■ Stored data entries:

________________________

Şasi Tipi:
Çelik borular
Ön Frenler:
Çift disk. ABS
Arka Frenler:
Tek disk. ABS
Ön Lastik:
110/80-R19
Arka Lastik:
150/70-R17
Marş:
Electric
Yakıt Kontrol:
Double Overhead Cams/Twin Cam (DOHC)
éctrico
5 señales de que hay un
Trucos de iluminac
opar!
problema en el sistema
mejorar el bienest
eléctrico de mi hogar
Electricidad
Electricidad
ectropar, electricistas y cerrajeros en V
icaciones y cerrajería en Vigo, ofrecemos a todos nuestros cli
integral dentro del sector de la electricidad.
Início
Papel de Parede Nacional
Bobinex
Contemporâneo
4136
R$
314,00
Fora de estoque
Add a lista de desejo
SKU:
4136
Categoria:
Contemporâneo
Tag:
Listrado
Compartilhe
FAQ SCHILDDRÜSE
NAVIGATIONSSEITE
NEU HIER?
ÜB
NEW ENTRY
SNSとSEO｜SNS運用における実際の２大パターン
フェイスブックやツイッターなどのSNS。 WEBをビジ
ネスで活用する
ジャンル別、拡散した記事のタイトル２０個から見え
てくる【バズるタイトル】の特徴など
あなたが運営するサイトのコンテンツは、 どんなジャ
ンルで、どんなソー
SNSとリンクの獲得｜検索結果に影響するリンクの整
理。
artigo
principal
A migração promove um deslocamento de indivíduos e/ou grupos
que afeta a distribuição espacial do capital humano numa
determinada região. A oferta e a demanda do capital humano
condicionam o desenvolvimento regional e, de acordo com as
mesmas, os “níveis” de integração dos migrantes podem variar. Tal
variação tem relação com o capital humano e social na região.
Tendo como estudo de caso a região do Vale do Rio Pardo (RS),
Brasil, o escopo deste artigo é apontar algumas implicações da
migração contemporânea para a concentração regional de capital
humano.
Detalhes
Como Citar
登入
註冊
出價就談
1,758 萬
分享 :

________________________

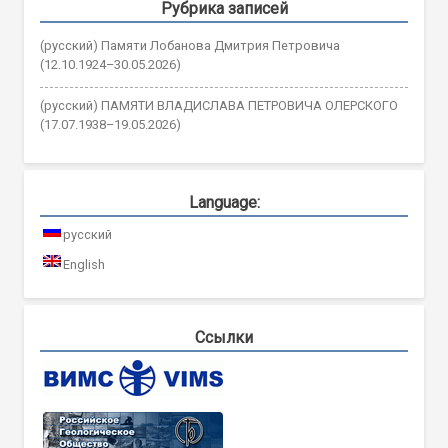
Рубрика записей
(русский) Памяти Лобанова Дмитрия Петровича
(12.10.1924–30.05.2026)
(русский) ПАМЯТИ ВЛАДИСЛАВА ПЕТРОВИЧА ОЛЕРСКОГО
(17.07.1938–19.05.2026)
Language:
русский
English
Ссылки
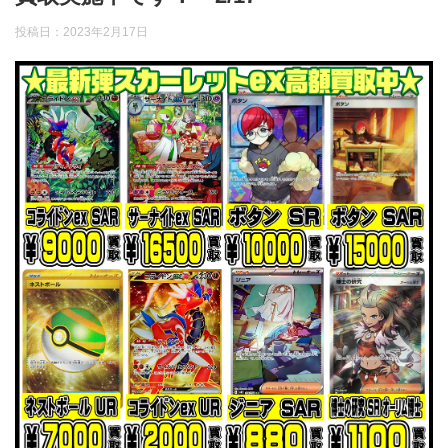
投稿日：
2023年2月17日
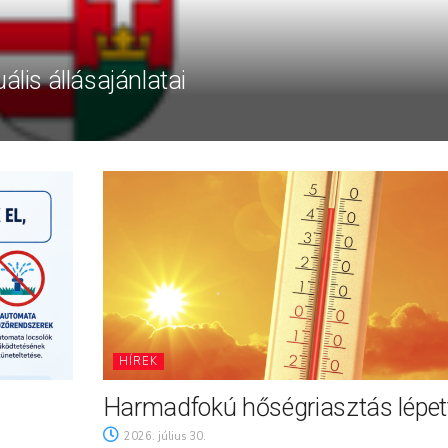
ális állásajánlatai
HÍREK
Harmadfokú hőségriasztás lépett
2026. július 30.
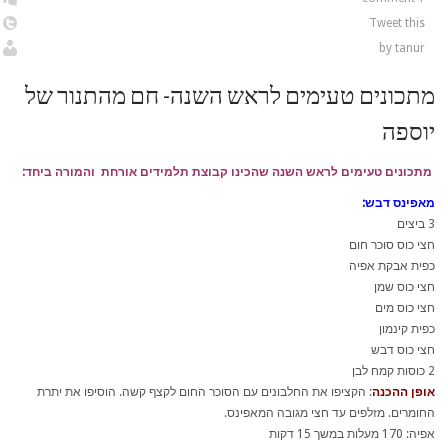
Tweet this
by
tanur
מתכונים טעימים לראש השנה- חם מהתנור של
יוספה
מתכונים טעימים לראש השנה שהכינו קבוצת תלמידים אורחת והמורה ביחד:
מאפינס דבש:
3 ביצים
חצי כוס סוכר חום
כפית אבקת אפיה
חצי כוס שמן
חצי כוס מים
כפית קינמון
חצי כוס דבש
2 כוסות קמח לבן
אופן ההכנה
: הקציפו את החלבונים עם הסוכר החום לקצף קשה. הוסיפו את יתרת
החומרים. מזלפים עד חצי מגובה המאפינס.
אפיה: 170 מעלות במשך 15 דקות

________________________

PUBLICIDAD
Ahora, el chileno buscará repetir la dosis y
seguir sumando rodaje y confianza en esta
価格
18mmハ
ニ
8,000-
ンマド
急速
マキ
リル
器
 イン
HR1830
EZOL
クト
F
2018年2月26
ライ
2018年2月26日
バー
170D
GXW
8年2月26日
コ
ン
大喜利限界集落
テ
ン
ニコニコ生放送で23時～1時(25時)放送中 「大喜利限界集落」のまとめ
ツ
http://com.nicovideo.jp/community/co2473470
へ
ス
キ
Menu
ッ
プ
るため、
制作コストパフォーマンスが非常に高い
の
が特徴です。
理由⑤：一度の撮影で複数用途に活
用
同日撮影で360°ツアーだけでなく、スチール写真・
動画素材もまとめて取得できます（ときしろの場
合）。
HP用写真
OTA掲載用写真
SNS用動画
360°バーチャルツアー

________________________

Look through the entries above; copy every line holding the string "אפיה".

■ Response:
כפית אבקת אפיה
אפיה: 170 מעלות במשך 15 דקות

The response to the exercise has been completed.